| EXERCISE BRIEF |
Pictures appear among the records. Write out all else exactly as it stands.

*** Opening of DATA RECORDS ***

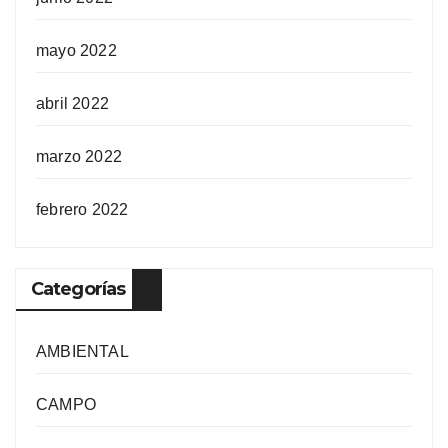
mayo 2022
abril 2022
marzo 2022
febrero 2022
Categorías
AMBIENTAL
CAMPO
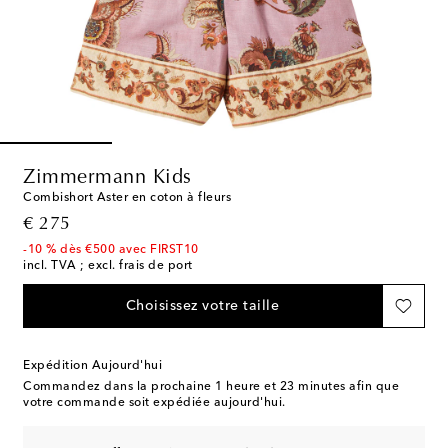
Zimmermann Kids
Combishort Aster en coton à fleurs
original price
€ 275
-10 % dès €500 avec FIRST10
incl. TVA ; excl. frais de port
Choisissez votre taille
Expédition Aujourd'hui
Commandez dans la prochaine
1 heure et 23 minutes
afin que
votre commande soit expédiée aujourd'hui.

*** Close of DATA RECORDS ***

| WRITTEN RESPONSE |
mayo 2022
abril 2022
marzo 2022
febrero 2022
Categorías
AMBIENTAL
CAMPO
Zimmermann Kids
Combishort Aster en coton à fleurs
original price
€ 275
-10 % dès €500 avec FIRST10
incl. TVA ; excl. frais de port
Choisissez votre taille
Expédition Aujourd'hui
Commandez dans la prochaine
1 heure et 23 minutes
afin que
votre commande soit expédiée aujourd'hui.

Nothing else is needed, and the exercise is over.